Originally Posted by hometeam:
You are mostly right here except shorty headers still suck dick ~
Long tubes are a pain in the ass. We haven't put long tubes in a car in yeeeears. They generally interfere with power rack conversions thus requiring modifications on the driver side header.
Aftermarket Mustang II conversions (the most common front end swap on a classic) generally aren't compatible since the long tubes usually come down and run right into the cross-member. And they are a bitch to route around any late model transmission like a T56 Magnum, which already require trans tunnel modifications just to get the proper pinion angle.
For most street applications (300-800 Crank HP) they're simply un-necessary and muddle up the job, requiring more modification for no real reason. [Reply]
Originally Posted by dred:
I do dig the builds they are doing these days with small blocks to match the big block numbers. ie: 427 and 454 small block builds.
They're a lot better in your classic street muscle car/pro touring car, imo. Lighter, breath better, and there's a shit ton of aftermarket support for them. You're less likely to run into things like header issues, clutch cable issues (if you run a cable, we use hydraulics) and even brake booster issues, as the extra width of a big block can be a pain in certain cars with smaller engine compartments, like early Falcons.
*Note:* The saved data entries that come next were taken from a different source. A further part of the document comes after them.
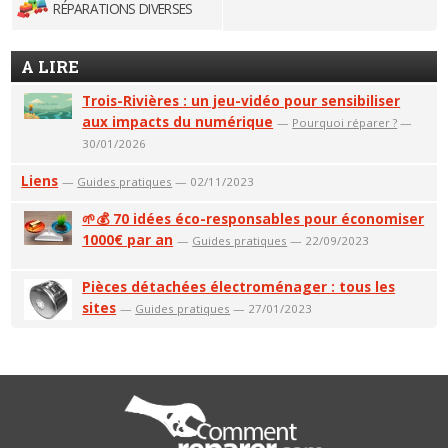
RÉPARATIONS DIVERSES
A LIRE
Trois-Rivières : un jeu-vidéo pour sensibiliser
aux impacts du numérique
—
Pourquoi réparer ?
—
30/01/2026
Liens
—
Guides pratiques
— 02/11/2023
🌱💰 70 idées éco-responsables pour économiser
1000€ par an
—
Guides pratiques
— 22/09/2023
Pièces détachées électroménager : tous les
sites
—
Guides pratiques
— 27/01/2023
Right now we have two 65-66 Mustangs in our shop with 5.0 Coyotes in them. Wide as fuck. Both require the removal of the shock towers and we had to completely re-design the firewalls, as the the heads are in the way of mounting anything in it's stock location on the firewall. [Reply]
Originally Posted by Detoxing:
Long tubes are a pain in the ass. We haven't put long tubes in a car in yeeeears. They generally interfere with power rack conversions thus requiring modifications on the driver side header.
Aftermarket Mustang II conversions (the most common front end swap on a classic) generally aren't compatible since the long tubes usually come down and run right into the cross-member. And they are a bitch to route around any late model transmission like a T56 Magnum, which already require trans tunnel modifications just to get the proper pinion angle.
For most street applications (300-800 Crank HP) they're simply un-necessary and muddle up the job, requiring more modification for no real reason.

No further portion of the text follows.